[Stored data entries]
============

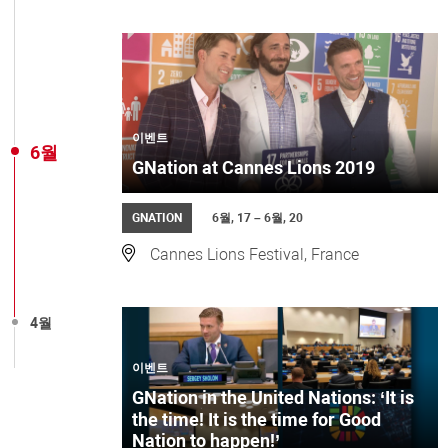
이벤트
6월
GNation at Cannes Lions 2019
GNATION
6월, 17 – 6월, 20
Cannes Lions Festival, France
4월
이벤트
GNation in the United Nations: ‘It is
the time! It is the time for Good
Nation to happen!’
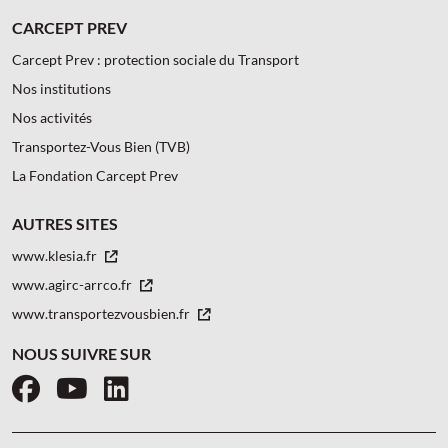
CARCEPT PREV
Carcept Prev : protection sociale du Transport
Nos institutions
Nos activités
Transportez-Vous Bien (TVB)
La Fondation Carcept Prev
AUTRES SITES
www.klesia.fr
www.agirc-arrco.fr
www.transportezvousbien.fr
NOUS SUIVRE SUR
Facebook
YouTube
LinkedIn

============

§ ACTION ITEM
Return each line above where the word "Cannes" shows up.

§ ANSWER SPACE
GNation at Cannes Lions 2019
Cannes Lions Festival, France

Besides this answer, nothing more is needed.